He says later in the thread he didn't use any kind of sealer. 
Do you not have to seal Laticrete?


----------



## SNAKEMANVET (Dec 14, 2011)

I had a piece of gs that I used sandpaper to scuff.I had completely removed the shiny surface.Well I coated it with silicone and peat,it has been setting for a week and the peat and silicone are easily peeling off.So if I scuff and use tulene,silicone peat mixed will it stick better.


----------



## DragonSpirit1185 (Dec 6, 2010)

SNAKEMANVET said:


> I had a piece of gs that I used sandpaper to scuff.I had completely removed the shiny surface.Well I coated it with silicone and peat,it has been setting for a week and the peat and silicone are easily peeling off.So if I scuff and use tulene,silicone peat mixed will it stick better.

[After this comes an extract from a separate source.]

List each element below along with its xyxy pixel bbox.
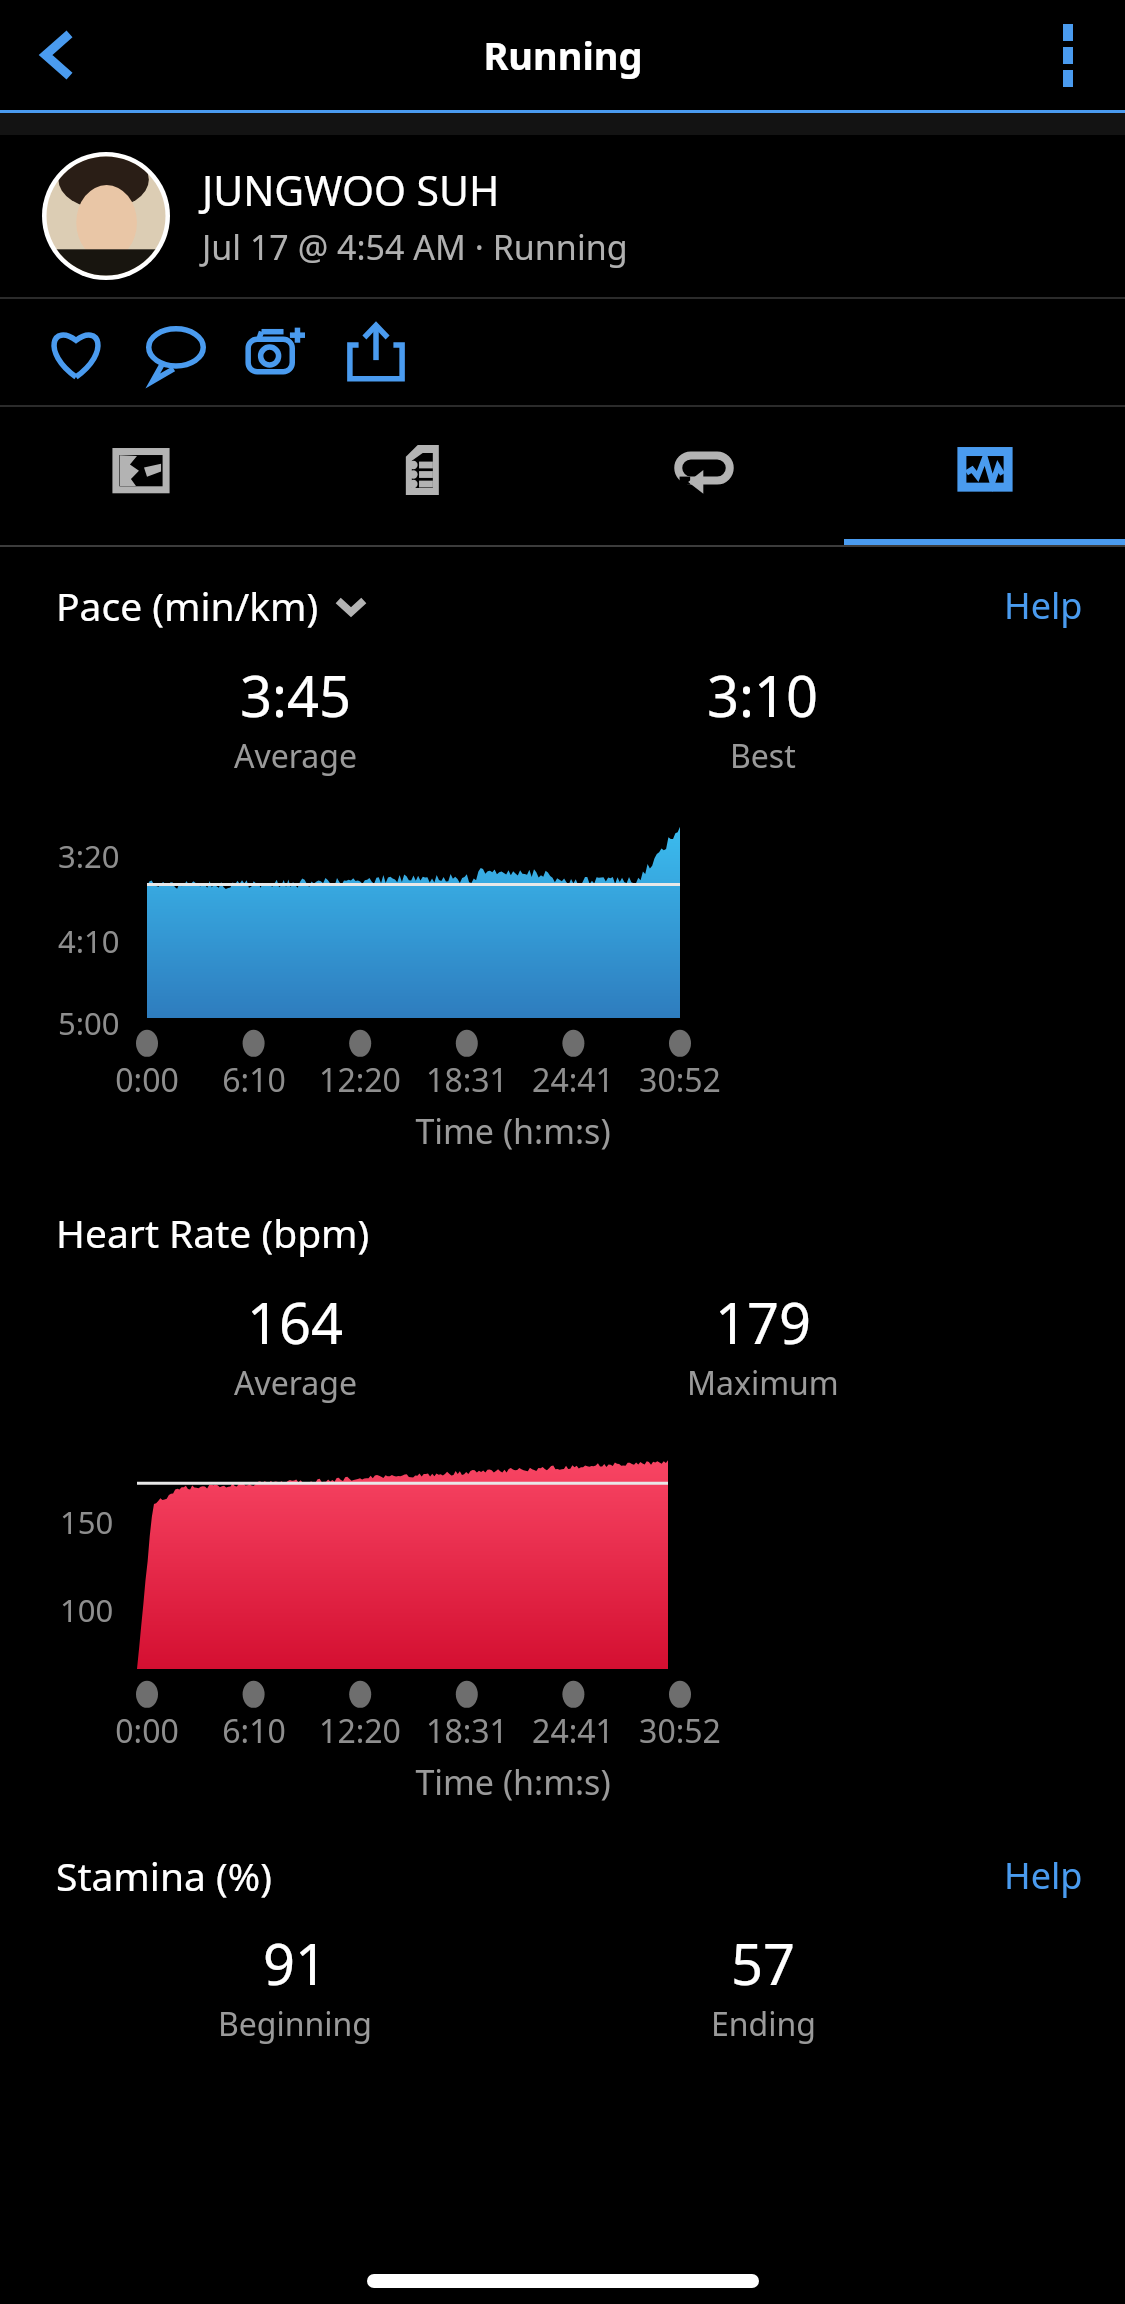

When using toluene I would assume since it is so then it would be even harder to stick to the outer surface of GS. You're best bet would be to pick or cut off the outer surface to expose the foam. I think it looks a lot better that way as well. Might want to do a few coats as well.


----------



## Pumilo (Sep 4, 2010)

DragonSpirit1185 said:


> When using toluene I would assume since it is so then it would be even harder to stick to the outer surface of GS. You're best bet would be to pick or cut off the outer surface to expose the foam. I think it looks a lot better that way as well. Might want to do a few coats as well.


A few coats of silicone? Fresh silicone does not stick to old silicone. Every trace of your old silicone has to be completely removed for the new silicone to stick.


----------



## DragonSpirit1185 (Dec 6, 2010)

Pumilo said:


> A few coats of silicone? Fresh silicone does not stick to old silicone. Every trace of your old silicone has to be completely removed for the new silicone to stick.


I thought I read Grimm or someone said they applied several coats of the toluene/silicone/cocofiber mix to coat it well. Must have read it wrong then.


----------



## DemonicalEnvy (Sep 7, 2011)

DragonSpirit1185 said:


> I thought I read Grimm or someone said they applied several coats of the toluene/silicone/cocofiber mix to coat it well. Must have read it wrong then.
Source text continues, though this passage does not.